Com o tempo, a maravilhosa mensagem da cruz foi “posta de lado”. Em seu lugar, entra a “pregação dos dogmas cristãos” numa tentativa de levar todas as pessoas à conversão ao cristianismo, mediante a incontestável aceitação daquilo que lhes era apresentado como vontade de Deus – o que na maioria das vezes pressupunha aceitar sofrer os dissabores da vida. Feito isso, seriam “recompensados” com uma vida futura na glória.

Contudo, ao fazermos a leitura dos Evangelhos, nos deparamos com a revelação de que a mensagem da cruz está longe dessa alocução. Neles, nos deparamos com o intenso envolvimento de Jesus com as coisas do seu tempo, com os membros e os problemas da sua comunidade, com os peregrinos que por ele passavam e, sobretudo, com os marginalizados que habitavam sua região.

A mensagem da cruz, como mostram os Evangelhos, não se resume a um conjunto de dogmas que deve ser obedecido como garantia de recompensa no final. Ao contrário, revela um Deus amor que dá a vida por aqueles a quem ama; que se entrega e nos convida a fazer o mesmo por nossos semelhantes.

Infelizmente, a mensagem da cruz está sendo substituída em nossos dias – como já o fora em outros tempos -, por um fundamentalismo religioso descabido, segregador e cruel. Seus adeptos – detentores de uma arrogância capaz de lhes fazer acreditar serem “senhores e legítimos conhecedores da verdade e da vontade de Deus” -, se dão o direito de invadirem eventos promovidos por grupos de jovens e outros mais, e interpelar pessoas acusando-as de serem hereges e tumultuarem o evento a fim de que este não ocorra.
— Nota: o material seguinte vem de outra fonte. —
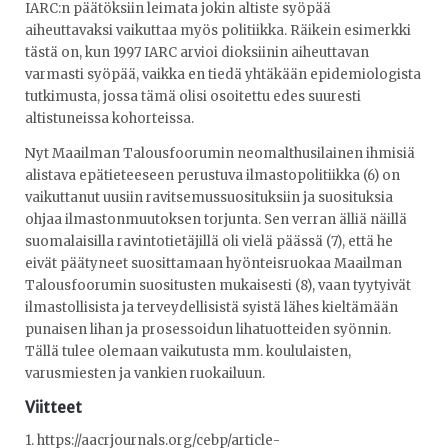
IARC:n päätöksiin leimata jokin altiste syöpää
aiheuttavaksi vaikuttaa myös politiikka. Räikein esimerkki
tästä on, kun 1997 IARC arvioi dioksiinin aiheuttavan
varmasti syöpää, vaikka en tiedä yhtäkään epidemiologista
tutkimusta, jossa tämä olisi osoitettu edes suuresti
altistuneissa kohorteissa.
Nyt Maailman Talousfoorumin neomalthusilainen ihmisiä
alistava epätieteeseen perustuva ilmastopolitiikka (6) on
vaikuttanut uusiin ravitsemussuosituksiin ja suosituksia
ohjaa ilmastonmuutoksen torjunta. Sen verran älliä näillä
suomalaisilla ravintotietäjillä oli vielä päässä (7), että he
eivät päätyneet suosittamaan hyönteisruokaa Maailman
Talousfoorumin suositusten mukaisesti (8), vaan tyytyivät
ilmastollisista ja terveydellisistä syistä lähes kieltämään
punaisen lihan ja prosessoidun lihatuotteiden syönnin.
Tällä tulee olemaan vaikutusta mm. koululaisten,
varusmiesten ja vankien ruokailuun.
Viitteet
1. https://aacrjournals.org/cebp/article-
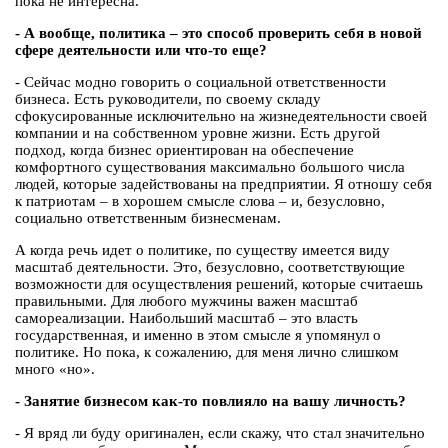
пока не интересна.
- А вообще, политика – это способ проверить себя в новой
сфере деятельности или что-то еще?
- Сейчас модно говорить о социальной ответственности
бизнеса. Есть руководители, по своему складу
сфокусированные исключительно на жизнедеятельности своей
компании и на собственном уровне жизни. Есть другой
подход, когда бизнес ориентирован на обеспечение
комфортного существования максимально большого числа
людей, которые задействованы на предприятии. Я отношу себя
к патриотам – в хорошем смысле слова – и, безусловно,
социально ответственным бизнесменам.
А когда речь идет о политике, по существу имеется виду
масштаб деятельности. Это, безусловно, соответствующие
возможности для осуществления решений, которые считаешь
правильными. Для любого мужчины важен масштаб
самореализации. Наибольший масштаб – это власть
государственная, и именно в этом смысле я упомянул о
политике. Но пока, к сожалению, для меня лично слишком
много «но».
- Занятие бизнесом как-то повлияло на вашу личность?
- Я вряд ли буду оригинален, если скажу, что стал значительно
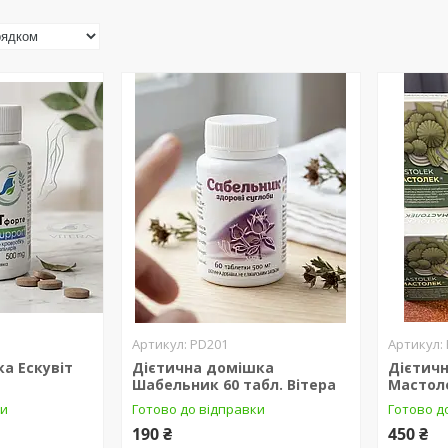
PD201
а Ескувіт
Дієтична домішка
Дієтич
Шабельник 60 табл. Вітера
Мастоле
ки
Готово до відправки
Готово д
190 ₴
450 ₴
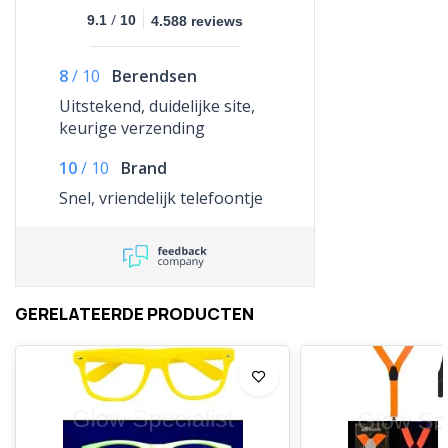
/
9.1
10
4.588 reviews
8
/
10
Berendsen
Uitstekend, duidelijke site,
keurige verzending
10
/
10
Brand
Snel, vriendelijk telefoontje
GERELATEERDE PRODUCTEN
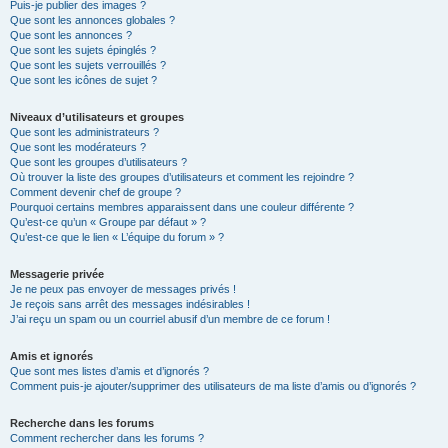
Puis-je publier des images ?
Que sont les annonces globales ?
Que sont les annonces ?
Que sont les sujets épinglés ?
Que sont les sujets verrouillés ?
Que sont les icônes de sujet ?
Niveaux d’utilisateurs et groupes
Que sont les administrateurs ?
Que sont les modérateurs ?
Que sont les groupes d’utilisateurs ?
Où trouver la liste des groupes d’utilisateurs et comment les rejoindre ?
Comment devenir chef de groupe ?
Pourquoi certains membres apparaissent dans une couleur différente ?
Qu’est-ce qu’un « Groupe par défaut » ?
Qu’est-ce que le lien « L’équipe du forum » ?
Messagerie privée
Je ne peux pas envoyer de messages privés !
Je reçois sans arrêt des messages indésirables !
J’ai reçu un spam ou un courriel abusif d’un membre de ce forum !
Amis et ignorés
Que sont mes listes d’amis et d’ignorés ?
Comment puis-je ajouter/supprimer des utilisateurs de ma liste d’amis ou d’ignorés ?
Recherche dans les forums
Comment rechercher dans les forums ?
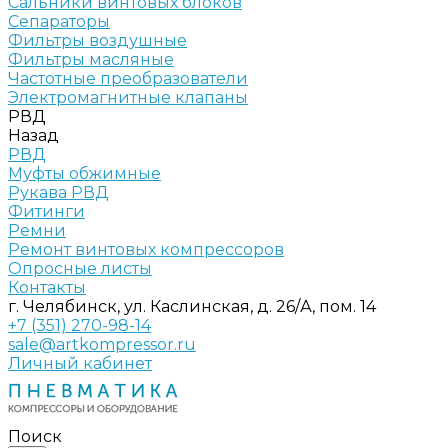
Сальники винтовых блоков
Сепараторы
Фильтры воздушные
Фильтры масляные
Частотные преобразователи
Электромагнитные клапаны
РВД
Назад
РВД
Муфты обжимные
Рукава РВД
Фитинги
Ремни
Ремонт винтовых компрессоров
Опросные листы
Контакты
г. Челябинск, ул. Каслинская, д. 26/А, пом. 14
+7 (351) 270-98-14
sale@artkompressor.ru
Личный кабинет
Поиск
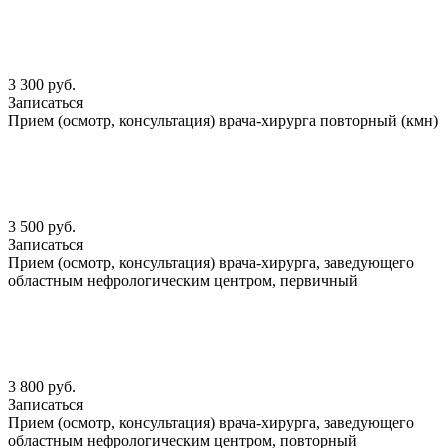
3 300 руб.
Записаться
Прием (осмотр, консультация) врача-хирурга повторный (кмн)
3 500 руб.
Записаться
Прием (осмотр, консультация) врача-хирурга, заведующего
областным нефрологическим центром, первичный
3 800 руб.
Записаться
Прием (осмотр, консультация) врача-хирурга, заведующего
областным нефрологическим центром, повторный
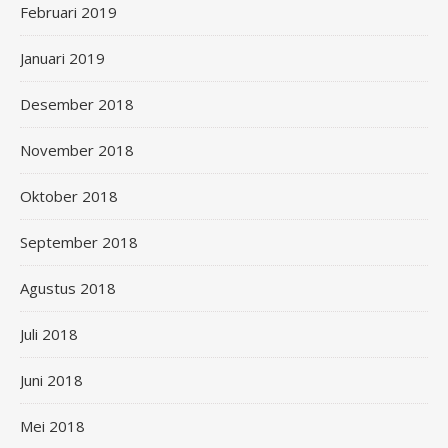
Februari 2019
Januari 2019
Desember 2018
November 2018
Oktober 2018
September 2018
Agustus 2018
Juli 2018
Juni 2018
Mei 2018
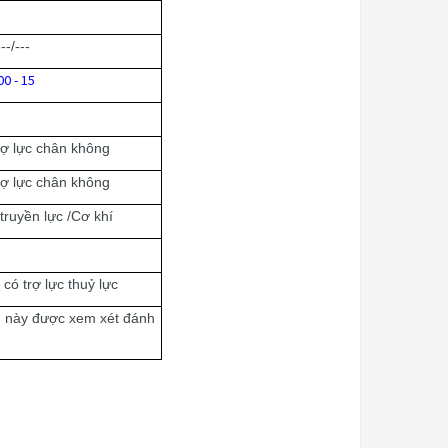
--/---
00 - 15
rợ lực chân không
rợ lực chân không
truyền lực /Cơ khí
í có trợ lực thuỷ lực
n này được xem xét đánh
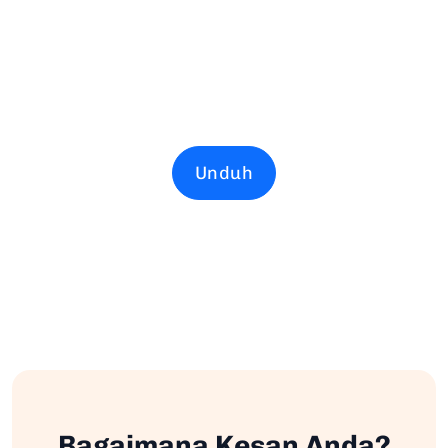
Unduh
Bagaimana Kesan Anda?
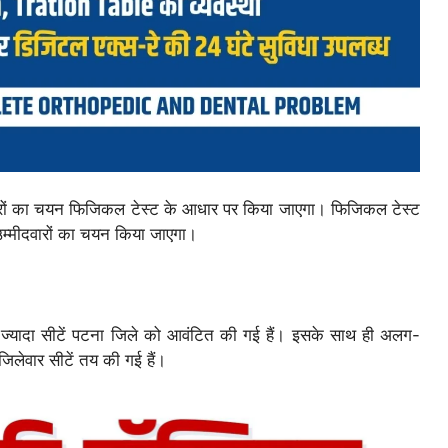
मीदवारों का चयन फिजिकल टेस्ट के आधार पर किया जाएगा। फिजिकल टेस्ट
उम्मीदवारों का चयन किया जाएगा।
बसे ज्यादा सीटें पटना जिले को आवंटित की गई हैं। इसके साथ ही अलग-
जिलेवार सीटें तय की गई हैं।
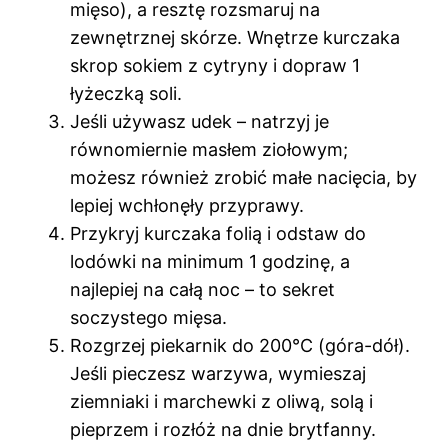
mięso), a resztę rozsmaruj na
zewnętrznej skórze. Wnętrze kurczaka
skrop sokiem z cytryny i dopraw 1
łyżeczką soli.
Jeśli używasz udek – natrzyj je
równomiernie masłem ziołowym;
możesz również zrobić małe nacięcia, by
lepiej wchłonęły przyprawy.
Przykryj kurczaka folią i odstaw do
lodówki na minimum 1 godzinę, a
najlepiej na całą noc – to sekret
soczystego mięsa.
Rozgrzej piekarnik do 200°C (góra-dół).
Jeśli pieczesz warzywa, wymieszaj
ziemniaki i marchewki z oliwą, solą i
pieprzem i rozłóż na dnie brytfanny.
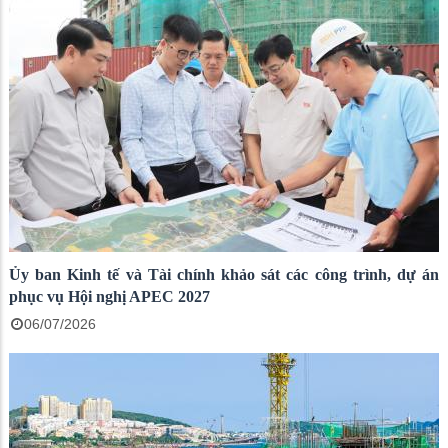
Ủy ban Kinh tế và Tài chính khảo sát các công trình, dự án
phục vụ Hội nghị APEC 2027
06/07/2026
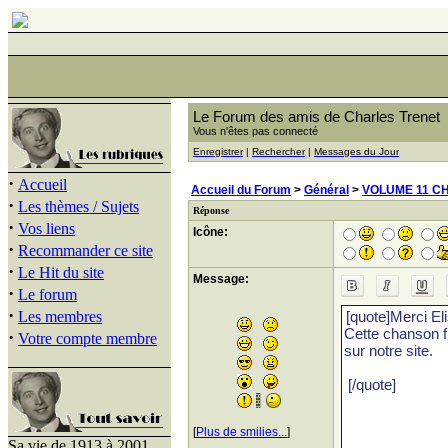
Le Forum des amis de Charles Trenet
Vous n'êtes pas connecté
Enregistrer
|
Rechercher
|
Messages du Jour
·
Accueil
Accueil du Forum
>
Général
>
VOLUME 11 C
·
Les thèmes / Sujets
Réponse
·
Vos liens
Icône:
·
Recommander ce site
·
Le Hit du site
Message:
·
Le forum
·
Les membres
·
Votre compte membre
[
Plus de smilies...
]
Sa vie de 1913 à 2001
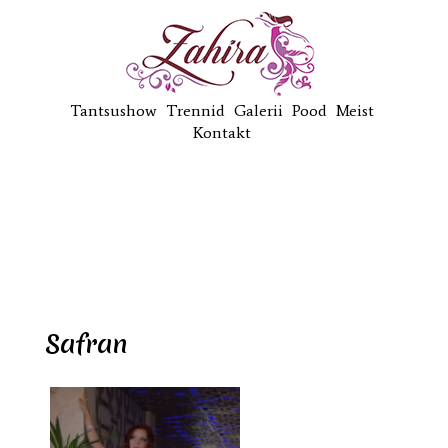
Tantsushow
Trennid
Galerii
Pood
Meist
Kontakt
Safran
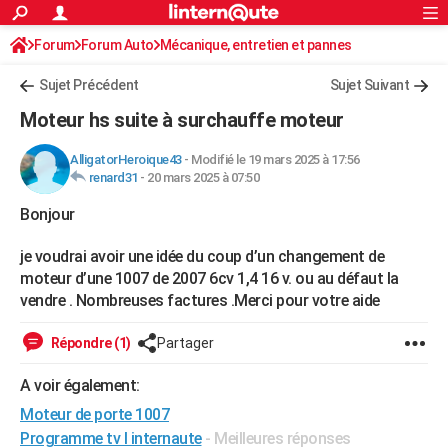
ACTUALITÉS
Forum
Forum Auto
Mécanique, entretien et pannes
Connexion
S'inscrire
Rechercher
Société
Education
Villes
Politique
Faits Divers
Monde
+
SPORT
Sujet Précédent
Sujet Suivant
Football
Cyclisme
Forum
Coupe du monde 2026
Tennis
Rugby
CULTURE
Moteur hs suite à surchauffe moteur
TNT
Cinéma
Musique
Programme TV
Streaming
Sorties cinéma
+
FINANCE
AlligatorHeroique43
-
Modifié le 19 mars 2025 à 17:56
renard31
-
20 mars 2025 à 07:50
Impôts
Immobilier
Banque
Crédit
Retraite
Epargne
Risques naturels par ville
Assurance
AUTO
Bonjour
Réserver un essai
Berlines
Forum auto
Essais
Citadines
SUV
+
HIGH-TECH
je voudrai avoir une idée du coup d’un changement de
Meilleur smartphone
Ordinateurs
Guide high-tech
Mobiles
Internet
Jeux vidéo
+
BRICOLAGE
moteur d’une 1007 de 2007 6cv 1,4 16 v. ou au défaut la
vendre . Nombreuses factures .Merci pour votre aide
Aménagement intérieur
Cuisine
Jardinage
+
Forum
Extérieur
Salle de bains
Rangement
WEEK-END
Répondre (1)
Partager
Escapades
Expositions
Week-end nature
Guides de France
Patrimoine
Musées
+
LIFESTYLE
A voir également:
Bien-être
Mode
+
Art de vivre
Loisirs
Modes de vie
SANTE
Moteur de porte 1007
Guide de la santé
Médicaments
+
Alimentation
Maladies
Sommeil
VOYAGE
Programme tv l internaute
- Meilleures réponses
Foi o que aconteceu na quinta-feira 1º de agosto na Paróquia São Francisco de Assis de Ermelino Matarazzo – Zona Leste de São Paulo, durante a 36ª Semana da Juventude. Um pequeno grupo de jovens católicos – reconhecidamente conservadores e fundamentalistas -, se deu o direito de desrespeitar a palestrante e demais participantes do encontro, acusando-os de estarem defendendo o aborto, dentre outras coisas. Sem nenhuma base intelectual, acusaram movimentos legítimos da Igreja como comunistas, marxistas e outras coisas mais. Com diplomacia, a coordenação do evento conseguiu mantê-lo como havia previsto. Mas não foram poucos os que ficaram estarrecidos com o acontecido.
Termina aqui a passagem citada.